VEJA A MATÉRIA ABAIXO:

Tauá. "Aqui o quadro é de tristeza geral. Não há como tocar a agricultura, tudo seco, sem água há sete anos nos canais, sem estímulo, mas quem pode tocar pra frente, cria ovelha, um pouco de gado de leite". Este é o desabafo e o cenário descrito por Antônio Batista da Silva, 74, presidente da Cooperativa dos Irrigantes do Várzea do Boi (Covap), nesta cidade, na região dos Inhamuns.

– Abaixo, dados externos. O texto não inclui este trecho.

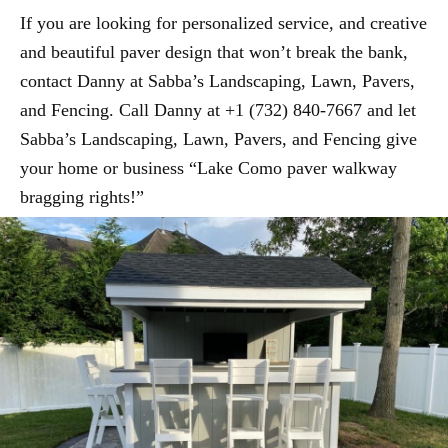
If you are looking for personalized service, and creative
and beautiful paver design that won’t break the bank,
contact Danny at Sabba’s Landscaping, Lawn, Pavers,
and Fencing. Call Danny at +1 (732) 840-7667 and let
Sabba’s Landscaping, Lawn, Pavers, and Fencing give
your home or business “Lake Como paver walkway
bragging rights!”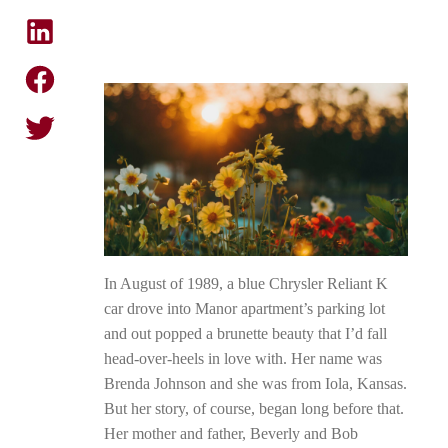
In August of 1989, a blue Chrysler Reliant K
car drove into Manor apartment’s parking lot
and out popped a brunette beauty that I’d fall
head-over-heels in love with. Her name was
Brenda Johnson and she was from Iola, Kansas.
But her story, of course, began long before that.
Her mother and father, Beverly and Bob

O Perímetro Várzea do Boi foi implantado pelo Dnocs no início da década de 1970. Por 20 anos, foi um celeiro de produção de banana, feijão, algodão, gado, leite e até uva. Depois veio a crise, agravada pela seca. Sem água no Açude Várzea do Boi, não há possibilidade de irrigação. Lotes e irrigantes, que na época da fundação eram chamados de colonos, estão ociosos.
O lema escrito na parede da sede da Covap, 'A serviço da Indústria de Irrigação e Agropecuária' está desgastado pelo tempo e revela uma realidade inexistente. "Aqui foi um sonho que se acabou faz tempo", diz o produtor rural Venceslau Pereira Lima, 64. "Dos pioneiros talvez só tenham uns 20 e 90% dos filhos estão fora, trabalhando em outras atividades", completa.
A tendência é de esvaziamento cada vez maior. Alguns jovens produtores que adquiriram lotes estão criando ovinos e bovinos de leite, mas até a produção de queijo, que despontou no início da década atual, está diminuta.
Segundo a servidora administrativa do escritório local do Dnocs, Francimar Viana de Queiroz, só há 119 irrigantes cadastrados, que mantêm o perímetro com muito esforço e dificuldade. "Os canais de irrigação estão danificados, não há estrutura adequada. Há mais de dois anos anunciaram a liberação de uma verba de R$ 6 mi para recuperação de infraestrutura, mas até hoje o recurso não veio", conta.
Francimar lembra que as décadas de 1970 e 1980 foram de muita produção. "Havia fartura, produção de frutas, grãos, com duas safras por ano, mas foi um sonho que se acabou", lamenta. Os dados do escritório do Dnocs mostram que, em dezembro passado, foram produzidos 1.650 quilos de queijo e 55 mil litros de leite. É uma produção reduzida para um período mensal. O Perímetro tem 200 hectares destinados à irrigação e 14 mil hectares para produção de sequeiro.
Venceslau Pereira adquiriu casa e lotes de produção em 1984. Chegou a produzir banana e feijão, mas hoje está limitado à criação de uma centena de ovinos. A renda familiar é complementada com a aposentadoria rural. A casa de Venceslau fica ao lado do prédio da Covap, que permanece fechado, com máquinas paradas. "Já funcionou uma fábrica de doce de banana, de beneficiamento de leite e uma miniusina de biodiesel, que também não deu certo", recorda. (H.B.)

DN

1 comentários:

  1. É MUITO TRISTE E DESOLADOR VER O PERÍMETRO VÁRZEA BOI NESTA SITUAÇÃO. MOREI EM TAUÁ NOS ANOS 1977-1978 TEMPOS DE MUITA FARTURA,TUDO COMO REALMENTE FOI DESCRITO NA REPORTAGEM. MEU PAI ERA ENG. AGRÔNOMO DO DNOCS (RAIMUNDO BEZERRA). NEWBER BEZERRA.